A
abir
Hi,
I have a lot of image processing algorithms working on a vector of
Point.
The Point returns x,y coordinate in different coordinate frame, and
the algorithms are working on the specific coordinate frame.
All of the coordinate frames are known at compile time, and hence all
of the algorithms deep down to the bottom level functions are
templated over coordinate frame.
I also evaluate on all of the coordinate frames always.
a simple compilable program can be given as,
enum Dir //these are coordinate frames (there are 4 coordinate frames)
{
D1, D2, D3, D4
};
struct Point //the basic point class.
{
int x_;
int y_;
int x1_;
int y1_;
Point(int x,int y)
: x_(x)
, y_(y)
, x1_ (2*x_+3*y_)
, y1_ (-3*x_+2*y_)
{
}
template<Dir d>
int x()const;
template<Dir d>
int y()const;
};
template<>
int Point::x<D1>()const
{
return x_;
}
template<>
int Point::x<D2>()const
{
return y_;
};
template<>
int Point::x<D3>()const
{
return x1_;
}
template<>
int Point::x<D4>()const
{
return y1_;
}
template<>
int Point::y<D1>() const
{
return y_;
}
template<>
int Point::y<D2>()const
{
return -x_;
}
template<>
int Point::y<D3>()const
{
return y1_;
}
template<>
int Point::y<D4>()const
{
return -x1_;
}
The actual algorithms are far more complex. Here i only showing how
they are used.
my algorithms are (templated version)
template<Dir d>
void doStuff(Point& p)
{
int i = p.x<d>()*p.x<d>()+ p.y<d>()*p.y<d>();
i+= p.x<d>()*p.y<d>();
}
template<Dir d,typename Itr>
void algo(Itr b,Itr e)
{
for(; b!= e; ++b)
{
doStuff<d>(*b);
}
}
a non- template version (non template over direction)

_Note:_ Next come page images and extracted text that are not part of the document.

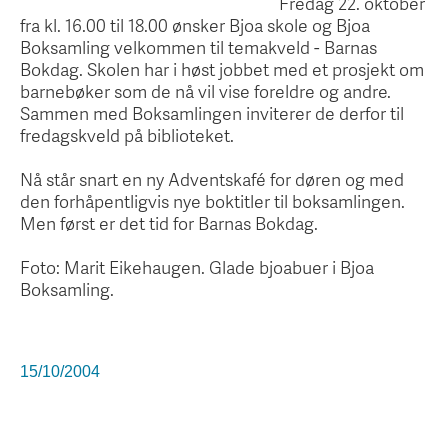
Fredag 22. oktober
fra kl. 16.00 til 18.00 ønsker Bjoa skole og Bjoa
Boksamling velkommen til temakveld - Barnas
Bokdag. Skolen har i høst jobbet med et prosjekt om
barnebøker som de nå vil vise foreldre og andre.
Sammen med Boksamlingen inviterer de derfor til
fredagskveld på biblioteket.
Nå står snart en ny Adventskafé for døren og med
den forhåpentligvis nye boktitler til boksamlingen.
Men først er det tid for Barnas Bokdag.
Foto: Marit Eikehaugen. Glade bjoabuer i Bjoa
Boksamling.
15/10/2004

typedef int (Point::*ptPtr)()const;
void doStuff(Point& p,ptPtr x,ptPtr y)
{
int i = (p.*x)()*(p.*x)()+ (p.*y)()*(p.*y)();
i+= (p.*x)()*(p.*y)();
}
template<typename Itr>
void algo(Itr b,Itr e,ptPtr xPtr,ptPtr yPtr)
{
for(; b!= e;++b)
{
doStuff(*b,xPtr,yPtr);
}
}
I am calling them as,
//get some random points in vector.
int count = 50000;
typedef std::vector<Point> PV;
PV v; v.reserve(5000);
for(PV::size_type i = 0; i!= 5000; ++i)
{
v.push_back(Point(rand()%100,rand()%100));
}
for(int i = 0; i!= count; ++i)
{ algo<D1>(v.begin(),v.end());
algo<D2>(v.begin(),v.end());
algo<D3>(v.begin(),v.end());
algo<D4>(v.begin(),v.end());
}
or
ptPtr xPtr = &Point::x<D1>;
ptPtr yPtr = &Point::y<D1>;
for(int i = 0; i!= count; ++i)
{
algo(v.begin(),v.end(),xPtr,yPtr);
}
xPtr = &Point::x<D2>;
yPtr = &Point::y<D2>;
for(int i = 0; i!= count; ++i)
{
algo(v.begin(),v.end(),xPtr,yPtr);
}
xPtr = &Point::x<D3>;
yPtr = &Point::y<D3>;
for(int i = 0; i!= count; ++i)
{
algo(v.begin(),v.end(),xPtr,yPtr);
}
xPtr = &Point::x<D4>;
yPtr = &Point::y<D4>;
for(int i = 0; i!= count; ++i)
{
algo(v.begin(),v.end(),xPtr,yPtr);
}
Now, in this test case, the templated algorithm executes much faster.
But my concerns are,
1) templated (over direction) always creates 4 binary image for all of
the algorithms.
(for Itr only one version instantiated while for Dir all of 4)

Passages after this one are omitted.